You are viewing a plain text version of this content. The canonical link for it is here.
Posted to users@pdfbox.apache.org by Craig Ringer <cr...@postnewspapers.com.au> on 2011/12/11 14:31:45 UTC
Merging multiple different subsets of the same font, or re-embedding
font
Hi folks
I'm new here and to pdfbox - I've been looking at it mainly because it's
used by Apache FOP to embed PDFs in other PDFs during XSL-FO
typesetting. I'm using it to produce classified advertising pages, and
I've run into a bit of a roadblock that Google and searching the fop and
pdfbox mailing lists hasn't helped with.
My documents contain 500-1000 small PDF files embedded as form XObjects
into the master PDF file. Each of the original files has its fonts
included as an embedded subset. Since many of the documents use
different sets of glyphs from the same fonts, and the whole PDF is
copied into the new document, I land up with hundreds of copies of
common fonts like "Helvetica Bold (subset)" in the final document. A
check with Acrobat Pro suggests that over 90% of the document's size is
embedded fonts.
What I'm looking for is a way to more intelligently merge the documents
to reduce or eliminate this font duplication. I'd like to:
- Embed a whole, non-subset copy of a font if its available locally, and
then change all references in documents I'm including as XObjects so
they refer to the new copy I've embedded (so long as the encodings
match); or even better
- As each document is embedded as an XObject into the main document,
build a list of which glyphs its embedded fonts define.
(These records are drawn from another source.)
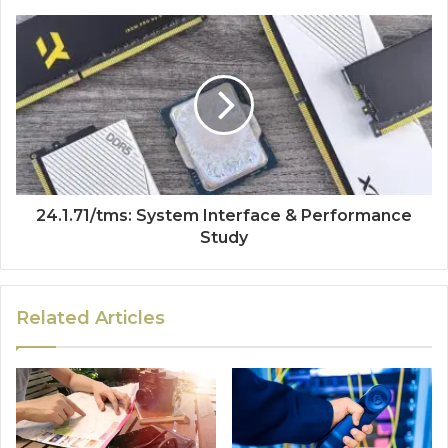
24.1.71/tms: System Interface & Performance
Study
Related Articles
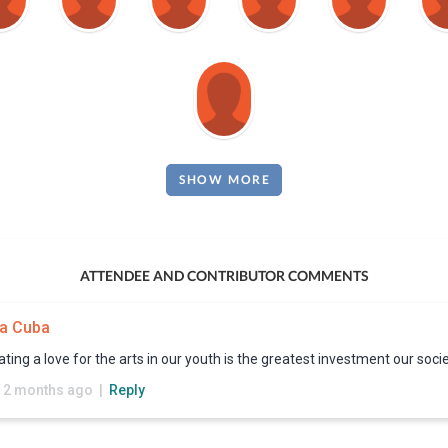
SHOW MORE
ATTENDEE AND CONTRIBUTOR COMMENTS
a Cuba
ating a love for the arts in our youth is the greatest investment our soc
 2 months ago |
Reply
Don't import the
font embeds, instead leave a dangling indirect reference to a font we're
yet to define. When all documents are embedded, produce and embed a new
subset using a local copy of the complete font, including only the
glyphs that're actually used.
Better again would be to extract all the embedded subsets and *combine*
them, so I wouldn't need a local copy of the font. That's probably way
too hard, though.
I realise that I can never de-duplicate embedded subsets with different
encodings. If there's "Helvetica Black" embedded 3 times, once each in
WinAnsi, MacRoman and a custom encoding, there's no possible reduction
without re-encoding the content streams, which is WAY beyond what I want
to tackle. All I'm interested in is improving the case of 100 copies of
"Helvetica Black (subset)" in WinAnsi, which I want to reduce to one
slightly bigger embedded subset covering all the same glyphs or failing
that a complete copy of the font.
Ideas? Is this completely insane, or possibly practical?
The docs for PDFBox offer nearly zero information on its font APIs, so I
presume I need to go delving directly into the PDF font data structures
to do any of this. I know the PDF format's low level structure quite
well, but know nearly nothing about the embedded font formats or their
encodings, so I'm *really* hoping PDFBox offers some helpers for fonts
that just aren't referenced in the docs. Any tips?
Is there anything built-in for creating custom font subsets given a
glyph list? For unembedding fonts?
Anybody tried anything like this already?
Tips/suggestions?
--
Craig Ringer
POST Newspapers
276 Onslow Rd, Shenton Park
Ph: 08 9381 3088 Fax: 08 9388 2258
ABN: 50 008 917 717
http://www.postnewspapers.com.au/
Re: Merging multiple different subsets of the same font, or re-embedding
font
Posted by Craig Ringer <ri...@ringerc.id.au>.
On 12/12/2011 04:05 AM, mehdi houshmand wrote:
> Hi Craig,
>
> We're looking into this exact same problem, I'll let you know if
> anything comes of it.
>
That's a handy co-incidence.
When you say "exactly" the same problem - is your work connected with
Apache FOP output of embedded PDFs via Jeremias's fop-pdf-images
extension ( http://www.jeremias-maerki.ch/download/fop/pdf-images/) too?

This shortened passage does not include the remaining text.